Photo Credit: AP Photo/Marcio Jose Sanchez

Slowly, but surely, tectonic activity is starting to shift away from the San Andreas Fault.

After the two back to back earthquakes that rocked Southern California, scientists are trying to understand the events that instigated them.

What was most surprising was that the tremors did not take place along the San Andreas Fault. Rather, both earthquakes occurred at the Eastern California Shear Zone. The state is loaded with plates that have scientists wondering what is actually going on.

The problem is that the faults are not in the most accessible of places. The zone lies within a U.S. Navy base that typically isn’t accessible for mapping. Researchers are trying to determine what parts of the fault broke or if part of the fault broke twice. Typically, they don’t rupture at the same time.

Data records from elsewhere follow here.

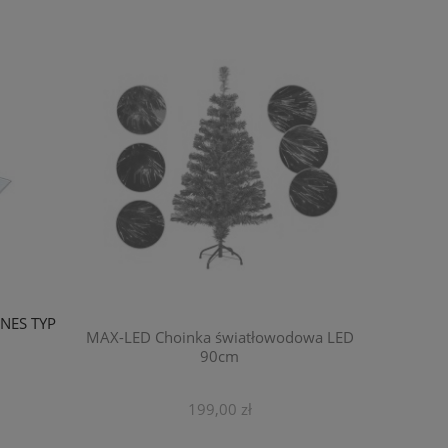
NES TYP
Moduł LE
MAX-LED Choinka światłowodowa LED
vMAX3 12
90cm
199,00 zł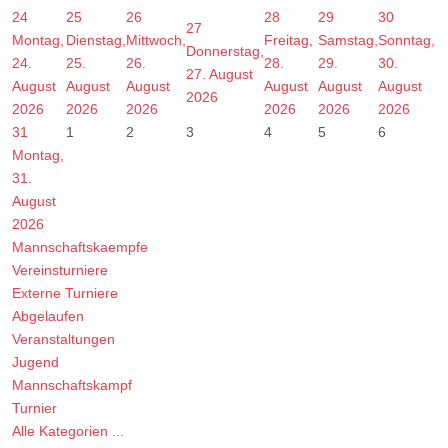
24
25
26
28
29
30
27
Montag,
Dienstag,
Mittwoch,
Freitag,
Samstag,
Sonntag,
Donnerstag,
24.
25.
26.
28.
29.
30.
27. August
August
August
August
August
August
August
2026
2026
2026
2026
2026
2026
2026
31
1
2
3
4
5
6
Montag,
31.
August
2026
Mannschaftskaempfe
Vereinsturniere
Externe Turniere
Abgelaufen
Veranstaltungen
Jugend
Mannschaftskampf
Turnier
Alle Kategorien ...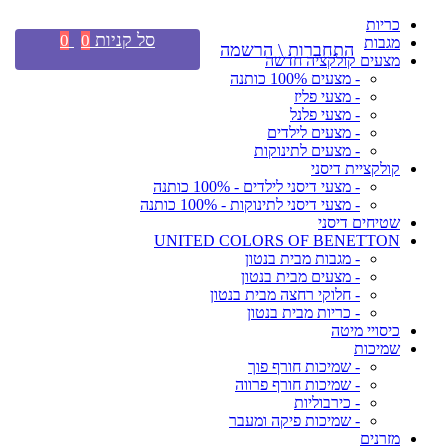
כריות
סל קניות
0
0
מגבות
התחברות \ הרשמה
מצעים קולקציה חדשה
- מצעים 100% כותנה
- מצעי פליז
- מצעי פלנל
- מצעים לילדים
- מצעים לתינוקות
קולקציית דיסני
- מצעי דיסני לילדים - 100% כותנה
- מצעי דיסני לתינוקות - 100% כותנה
שטיחים דיסני
UNITED COLORS OF BENETTON
- מגבות מבית בנטון
- מצעים מבית בנטון
- חלוקי רחצה מבית בנטון
- כריות מבית בנטון
כיסויי מיטה
שמיכות
- שמיכות חורף פוך
- שמיכות חורף פרווה
- כירבוליות
- שמיכות פיקה ומעבר
מזרנים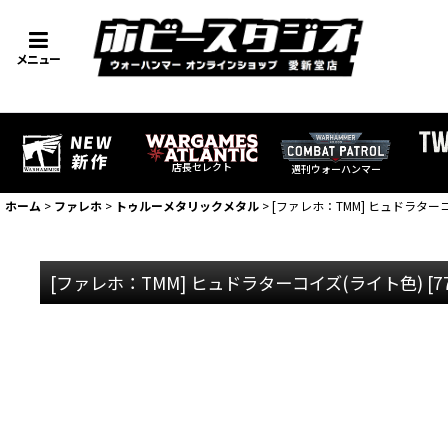
メニュー
店長セレクト
週刊ウォーハンマー
ホーム
>
ファレホ
>
トゥルーメタリックメタル
>
[ファレホ：TMM] ヒュドラター
[ファレホ：TMM] ヒュドラターコイズ(ライト色)
[
7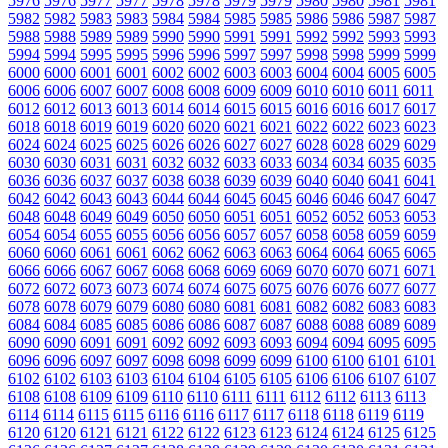
5976
5976
5977
5977
5978
5978
5979
5979
5980
5980
5981
5981
5982
5982
5983
5983
5984
5984
5985
5985
5986
5986
5987
5987
5988
5988
5989
5989
5990
5990
5991
5991
5992
5992
5993
5993
5994
5994
5995
5995
5996
5996
5997
5997
5998
5998
5999
5999
6000
6000
6001
6001
6002
6002
6003
6003
6004
6004
6005
6005
6006
6006
6007
6007
6008
6008
6009
6009
6010
6010
6011
6011
6012
6012
6013
6013
6014
6014
6015
6015
6016
6016
6017
6017
6018
6018
6019
6019
6020
6020
6021
6021
6022
6022
6023
6023
6024
6024
6025
6025
6026
6026
6027
6027
6028
6028
6029
6029
6030
6030
6031
6031
6032
6032
6033
6033
6034
6034
6035
6035
6036
6036
6037
6037
6038
6038
6039
6039
6040
6040
6041
6041
6042
6042
6043
6043
6044
6044
6045
6045
6046
6046
6047
6047
6048
6048
6049
6049
6050
6050
6051
6051
6052
6052
6053
6053
6054
6054
6055
6055
6056
6056
6057
6057
6058
6058
6059
6059
6060
6060
6061
6061
6062
6062
6063
6063
6064
6064
6065
6065
6066
6066
6067
6067
6068
6068
6069
6069
6070
6070
6071
6071
6072
6072
6073
6073
6074
6074
6075
6075
6076
6076
6077
6077
6078
6078
6079
6079
6080
6080
6081
6081
6082
6082
6083
6083
6084
6084
6085
6085
6086
6086
6087
6087
6088
6088
6089
6089
6090
6090
6091
6091
6092
6092
6093
6093
6094
6094
6095
6095
6096
6096
6097
6097
6098
6098
6099
6099
6100
6100
6101
6101
6102
6102
6103
6103
6104
6104
6105
6105
6106
6106
6107
6107
6108
6108
6109
6109
6110
6110
6111
6111
6112
6112
6113
6113
6114
6114
6115
6115
6116
6116
6117
6117
6118
6118
6119
6119
6120
6120
6121
6121
6122
6122
6123
6123
6124
6124
6125
6125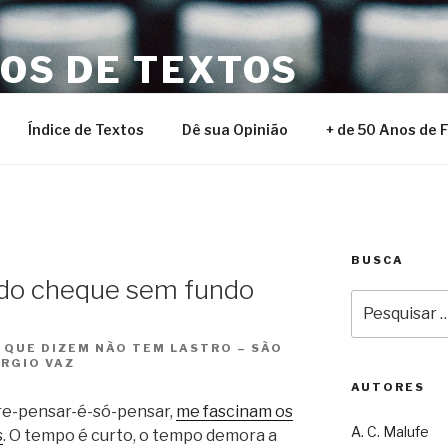
NOS DE TEXTOS
Índice de Textos
Dê sua Opinião
+ de 50 Anos de 
BUSCA
tudo cheque sem fundo
Pesquisar
por:
O QUE DIZEM NÃO TEM LASTRO – SÃO
ÉRGIO VAZ
AUTORES
ivre-pensar-é-só-pensar,
me fascinam os
A. C. Malufe
s
. O tempo é curto, o tempo demora a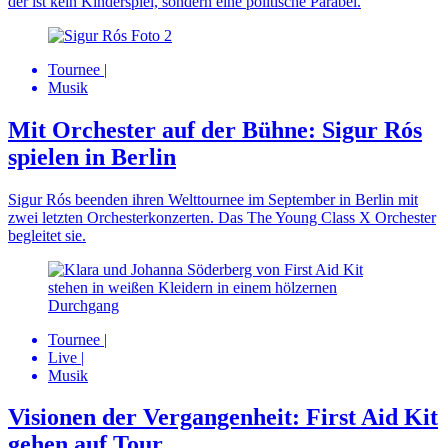
der ist kein Kinderspiel, sondern eine politische Parabel.
Tournee
|
Musik
Mit Orchester auf der Bühne: Sigur Rós
spielen in Berlin
Sigur Rós beenden ihren Welttournee im September in Berlin mit
zwei letzten Orchesterkonzerten. Das The Young Class X Orchester
begleitet sie.
Tournee
|
Live
|
Musik
Visionen der Vergangenheit: First Aid Kit
gehen auf Tour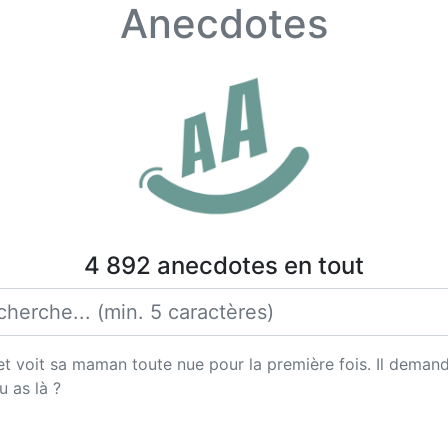
Anecdotes
4 892 anecdotes en tout
 et voit sa maman toute nue pour la première fois. Il demand
u as là ?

With quakes happening down the Eastern California Shear Zone more and more, it is possible that we are seeing the beginning of a new boundary. This is crucial knowledge because the two faults act in different ways. Where the fault bends, the Pacific and North American plates aren’t sliding sideways past one another, but rather, they are colliding. The San Andreas Fault is not aligned with the motion of the other plates. But, the Eastern California Shear Zone is in line, which means a brand-new boundary could be in the making (at least millions of years from now).

As for the effect of future earthquakes, early data suggested that the 7.1 earthquake produced some slippage in the southern part of the San Andreas system. This doesn’t seem to be a spot that would spark up an earthquake, but there is a chance that the quakes could have bothered closer faults that could lead to a future earthquake.